M_Id_448090_gay_sex_in_india_Bangalore (India): The Indian LGBT community has completed their biggest public relations exercise despite the Supreme Court re criminalizing same sex with harsh jail sentences.

India has just completed its Bangalore Queer Film Festival February 20- March 2. Bangalore, India’s IT hub has hosted the film festival on themes related to lesbian, gay, bisexual and transgender (LGBT) communities since 2009.

The year’s Queer Film Festival organized by groups working on LGBT rights is the biggest ever, with 91 films from 24 countries being screened.

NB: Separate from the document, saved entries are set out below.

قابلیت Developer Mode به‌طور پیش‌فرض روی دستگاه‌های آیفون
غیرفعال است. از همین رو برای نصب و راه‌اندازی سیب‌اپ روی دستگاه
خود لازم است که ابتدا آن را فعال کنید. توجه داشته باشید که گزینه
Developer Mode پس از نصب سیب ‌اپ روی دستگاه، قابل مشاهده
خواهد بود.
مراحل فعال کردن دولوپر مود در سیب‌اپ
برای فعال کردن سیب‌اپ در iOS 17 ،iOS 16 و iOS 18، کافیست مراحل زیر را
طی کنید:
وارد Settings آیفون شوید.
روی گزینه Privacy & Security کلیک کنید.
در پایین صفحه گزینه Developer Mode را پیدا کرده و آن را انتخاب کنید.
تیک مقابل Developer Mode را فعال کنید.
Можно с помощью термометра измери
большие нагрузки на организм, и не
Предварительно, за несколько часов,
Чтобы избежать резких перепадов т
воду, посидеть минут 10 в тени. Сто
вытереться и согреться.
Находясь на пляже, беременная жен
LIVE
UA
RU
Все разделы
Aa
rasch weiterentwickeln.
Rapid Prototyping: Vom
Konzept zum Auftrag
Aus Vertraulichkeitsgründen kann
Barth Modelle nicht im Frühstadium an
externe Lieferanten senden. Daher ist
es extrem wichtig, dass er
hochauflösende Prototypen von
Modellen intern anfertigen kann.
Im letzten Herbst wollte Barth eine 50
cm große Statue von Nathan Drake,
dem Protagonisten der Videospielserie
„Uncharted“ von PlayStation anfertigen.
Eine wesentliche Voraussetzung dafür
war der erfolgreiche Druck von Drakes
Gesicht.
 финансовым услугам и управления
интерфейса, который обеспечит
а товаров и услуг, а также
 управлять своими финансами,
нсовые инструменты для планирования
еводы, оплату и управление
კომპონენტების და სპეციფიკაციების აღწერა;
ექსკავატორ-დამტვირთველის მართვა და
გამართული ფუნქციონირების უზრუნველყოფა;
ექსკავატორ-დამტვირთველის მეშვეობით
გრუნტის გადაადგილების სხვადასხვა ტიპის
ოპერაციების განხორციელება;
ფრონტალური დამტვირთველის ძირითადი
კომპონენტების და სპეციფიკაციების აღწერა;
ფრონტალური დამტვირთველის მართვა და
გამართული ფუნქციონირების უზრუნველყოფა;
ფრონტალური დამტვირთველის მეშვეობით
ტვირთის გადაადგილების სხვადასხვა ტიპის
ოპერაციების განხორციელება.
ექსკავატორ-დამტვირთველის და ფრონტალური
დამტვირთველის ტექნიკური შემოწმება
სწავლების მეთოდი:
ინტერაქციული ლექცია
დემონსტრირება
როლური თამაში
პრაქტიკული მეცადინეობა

This comes despite the Indian Supreme Court in December re-criminalized gay sex, making it a punishable offense by up to life imprisonment. A 1861 colonial-era law, known as Section 377 of India’s penal code, makes homosexual acts illegal in India.

In 2009 the New Delhi High Court decriminalized homosexual acts between consenting adults. However, in December 2013, the Indian Supreme Court overturned the 2009 decision, again criminalizing homosexual acts. Although the law deals with gay sex, it remains fuzzy about the legality of LGBT activism.

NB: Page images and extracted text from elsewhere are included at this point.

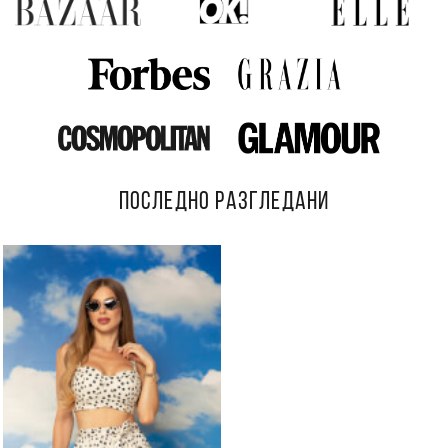
ПОСЛЕДНО РАЗГЛЕДАНИ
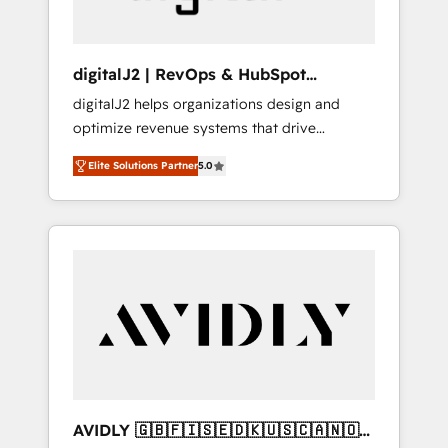
digitalJ2 | RevOps & HubSpot
Implementations
digitalJ2 helps organizations design and
optimize revenue systems that drive
scalable, predictable growth. As a triple-
Elite Solutions Partner
5.0
accredited HubSpot Solutions Partner, we
specialize in both strategic RevOps planning
and hands-on technical execution - building
the operational foundation companies need
to thrive. Industries we specialize in: -
Manufacturing - Healthcare - Financial
Services - Managed IT (MSP) - Franchises -
Professional Services - And more! How we
help: ✔️ Full HubSpot implementations and
portal optimization ✔️ Data migrations, CRM
architecture, and reporting foundations ✔️
AVIDLY 🇬🇧🇫🇮🇸🇪🇩🇰🇺🇸🇨🇦🇳🇴
Custom integrations and workflow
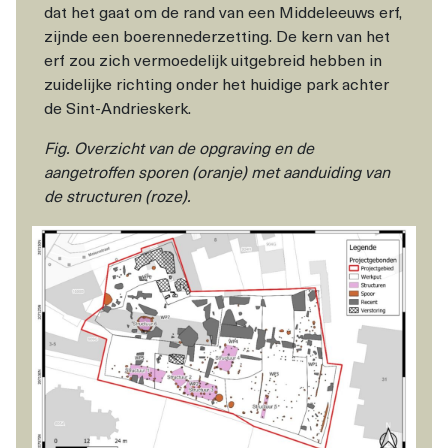
dat het gaat om de rand van een Middeleeuws erf,
zijnde een boerennederzetting. De kern van het
erf zou zich vermoedelijk uitgebreid hebben in
zuidelijke richting onder het huidige park achter
de Sint-Andrieskerk.
Fig. Overzicht van de opgraving en de
aangetroffen sporen (oranje) met aanduiding van
de structuren (roze).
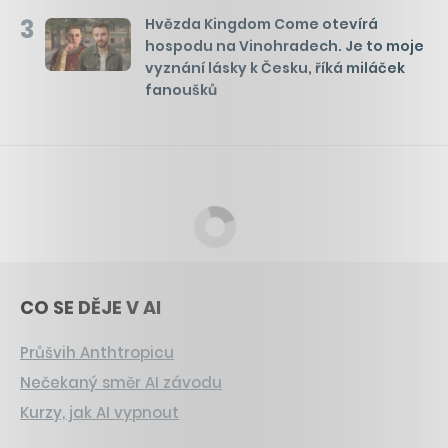
3
Hvězda Kingdom Come otevírá
hospodu na Vinohradech. Je to moje
vyznání lásky k Česku, říká miláček
fanoušků
CO SE DĚJE V AI
Průšvih Anthtropicu
Nečekaný směr AI závodu
Kurzy, jak AI vypnout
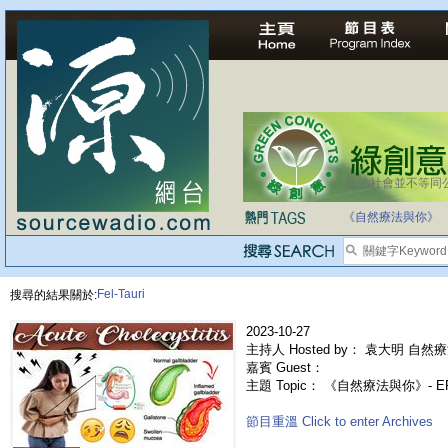
法治社會並不等同
《自然療法與你》
Fel-Tauri
搜尋的結果關於:
2023-10-27
主持人 Hosted by： 袁大明 自然療
嘉賓 Guest：
主題 Topic： 《自然療法與你》- 
節目重溫 Click to enter Archives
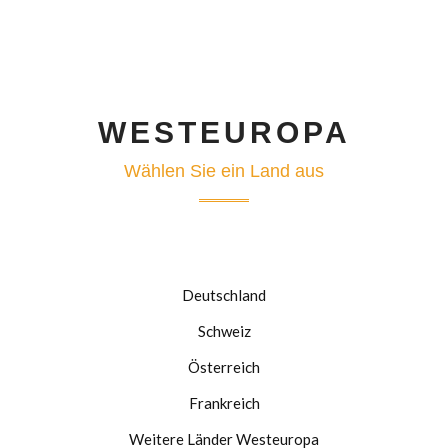
WESTEUROPA
Wählen Sie ein Land aus
Deutschland
Schweiz
Österreich
Frankreich
Weitere Länder Westeuropa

“The mood is that we are not going back into the closet. We have people who are happy to be out and who have learnt over the last four years when the law was in our favour that nothing really changes. That as long as there is support, people are okay to come out and say, I am okay to be LGBT whatever the Supreme Court may think… There is nothing minuscule about this minority,” festival director Vinay Chandran told ndtv.com.

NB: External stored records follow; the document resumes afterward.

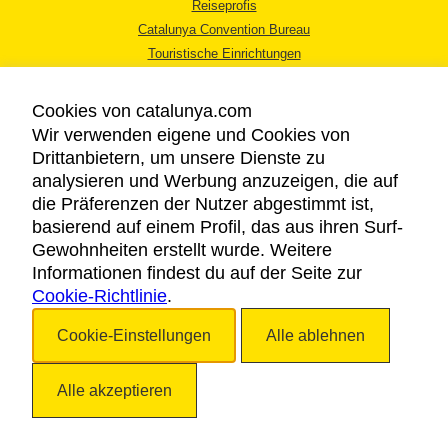
Reiseprofis
Catalunya Convention Bureau
Touristische Einrichtungen
Tourismusbüros
Cookies von catalunya.com
Wir verwenden eigene und Cookies von
Drittanbietern, um unsere Dienste zu
analysieren und Werbung anzuzeigen, die auf
die Präferenzen der Nutzer abgestimmt ist,
RECHTLICHER HINWEIS
basierend auf einem Profil, das aus ihren Surf-
DATENSCHUTZICHTLINIE
Gewohnheiten erstellt wurde. Weitere
COOKIES
Informationen findest du auf der Seite zur
Cookie-Richtlinie
BARRIEREFREIHEIT
.
Cookie-Einstellungen
Alle ablehnen
Copyright © 2026. Katalonien Tourismus. Alle Rechte vorbehalten
Alle akzeptieren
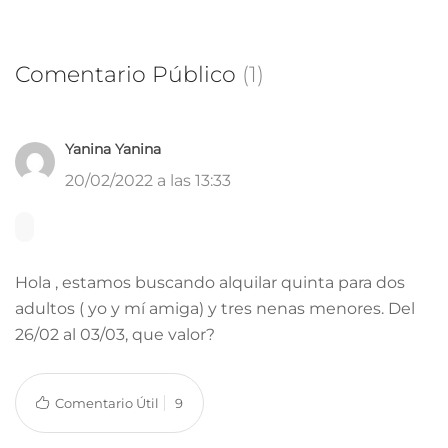
Comentario Público
(1)
Yanina Yanina
20/02/2022 a las 13:33
Hola , estamos buscando alquilar quinta para dos
adultos ( yo y mí amiga) y tres nenas menores. Del
26/02 al 03/03, que valor?
Comentario Útil
9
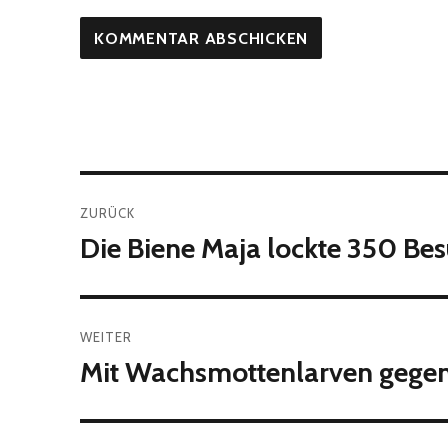
Beitragsnavigation
ZURÜCK
Die Biene Maja lockte 350 Be
Vorheriger
Beitrag:
WEITER
Mit Wachsmottenlarven gegen
Nächster
Beitrag:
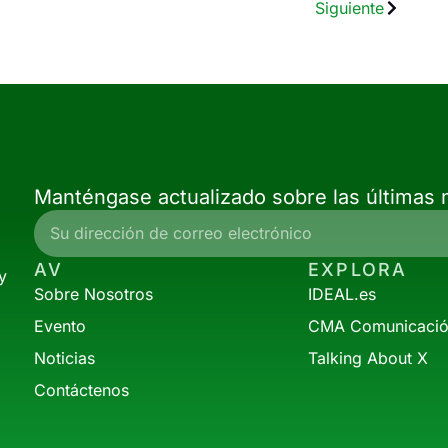
Siguiente
Manténgase actualizado sobre las últimas n
AV
EXPLORA
y
Sobre Nosotros
IDEAL.es
Evento
CMA Comunicaci
Noticias
Talking About X
Contáctenos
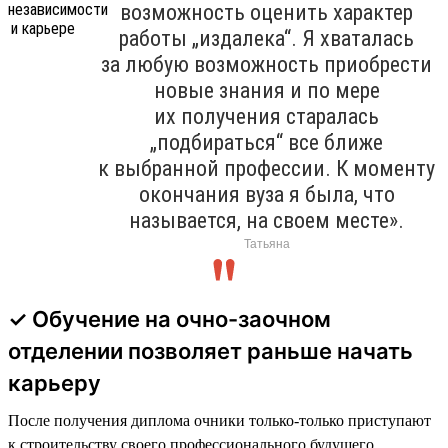
возможность оценить характер
работы „издалека“. Я хваталась
за любую возможность приобрести
новые знания и по мере
их получения старалась
„подбираться“ все ближе
к выбранной профессии. К моменту
окончания вуза я была, что
называется, на своем месте».
Татьяна
✓ Обучение на очно-заочном
отделении позволяет раньше начать
карьеру
После получения диплома очники только-только приступают
к строительству своего профессионального будущего.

An installation was also a part of the festival: a postbox where visitors could write postcards and request the Supreme Court to repeal the laws that criminalize homosexuality in India. “I have written to the Supreme Court that LGBT people also have a life like anybody else… When Great Britain, whose laws we are following, repealed the same law way back in 1948, we can’t hold to the old draconian laws and ideas,” a film enthusiast told ndtv.com.

But many of those attending felt that if anything, the top court’s decision gave rise to sharper and more committed films. “The Supreme Court verdict is a watershed. It is going to positively affect films,” said Nakshatra Bagwe, a young filmmaker from Mumbai.

Several genre of films were screened that were broadly classified under feature films, short films, experimental cinema and documentaries.

“When asked about the audience Chandran said, “This year there was an attendance by more than 900 people. It was a packed house on all three days.”